Induction of ventricular fibrillation in presence of high defibrillation threshold

N° 6
Manufacturer Abbott Device ICD Field Implantation

A 47-year-old man presenting with ischemic cardiomyopathy, old anterior myocardial infarction, a 35% LVEF and an episode of sustained VT, was placed on a regimen of amiodarone and underwent implantation of an Atlas single chamber ICD and VF induction procedure.

Main device programming (during the induction procedure)

  • Single VF zone for rates >187 bpm 
  • 8 cycles in the VF zone were needed for the diagnosis, 6 cycles for re-detections
  • Sensitivity programmed at 1 mV
  • First shock at 17.5 J, second shock at 34 J 
Graph and trace

1: Spontaneous rhythm (VS);
2: Delivery of DC for 2 sec;
3: 600-ms post-induction blanking period;
4: VVI episode pacing mode after 4 F cycles;
5: Detection of the episode at the beginning of the capacitors charge;
6: Delivery of 17.5-V shock after confirmation at the end of the charge; 1-sec post-shock blanking period;
7: Unsuccessful shock and persistence of ventricular arrhythmia; redetection of VF after 6 F cycles and re-charge of the capacitors;
8: End of charge;
9: Confirmation of the arrhythmia (>6 cycles in the VF zone since the onset of the charge); no shock delivered on the first cycle following the end of the charge;
10: Second, 34-J shock delivered on the second cycle (short cycle in the VF zone);
11: Successful shock and return to sinus rhythm after 5 consecutive cycles classified in the sinus zone.
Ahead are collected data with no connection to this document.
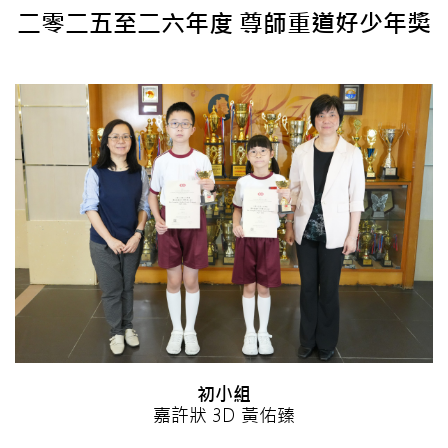
二零二五至二六年度 尊師重道好少年獎
初小組
嘉許狀 3D 黃佑臻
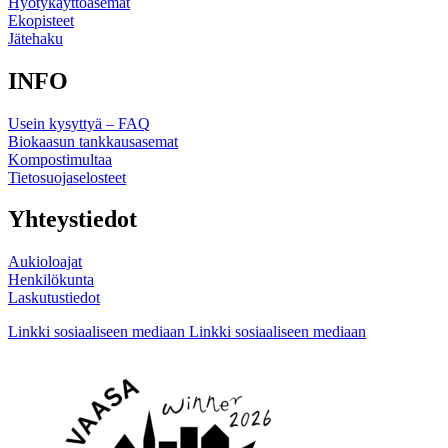
Hyötykäyttöasemat
Ekopisteet
Jätehaku
INFO
Usein kysyttyä – FAQ
Biokaasun tankkausasemat
Kompostimultaa
Tietosuojaselosteet
Yhteystiedot
Aukioloajat
Henkilökunta
Laskutustiedot
Linkki sosiaaliseen mediaan
Linkki sosiaaliseen mediaan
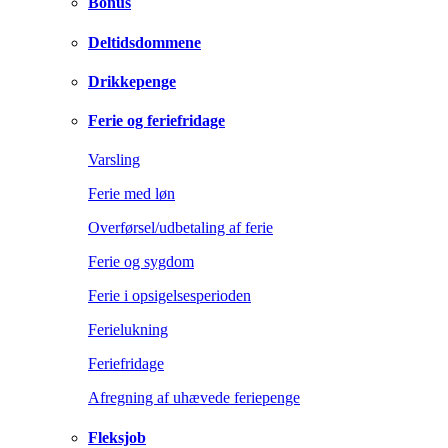
Bonus
Deltidsdommene
Drikkepenge
Ferie og feriefridage
Varsling
Ferie med løn
Overførsel/udbetaling af ferie
Ferie og sygdom
Ferie i opsigelsesperioden
Ferielukning
Feriefridage
Afregning af uhævede feriepenge
Fleksjob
Approximately 30% of ICD recipients die suddenly, and some of these as the result of unsuccessful defibrillation. The confirmations of successful defibrillation and of a sufficient safety margin are endpoints of major importance when a ventricular tachyarrhythmia is induced at the end of an ICD implantation procedure. We must, however, keep in mind that a successful defibrillation during that procedure is not a guarantee of a stable DFT during follow-up, particularly when a pharmaceutical regimen is modified. The DFT is the lowest energy that terminates VF. In contrast to the pacing threshold, the DFT is not an absolute value above which defibrillation is predictably successful, and below which invariably unsuccessful. Measurements of the DFT only estimate the likelihood of successful defibrillation. By repeating the test, the likelihood of success of a shock of fixed energy increases. For instance, after the successful delivery of 5 shocks of the same energy, the likelihood reaches 97.5 %, which, however, seems hardly achievable in clinical practice.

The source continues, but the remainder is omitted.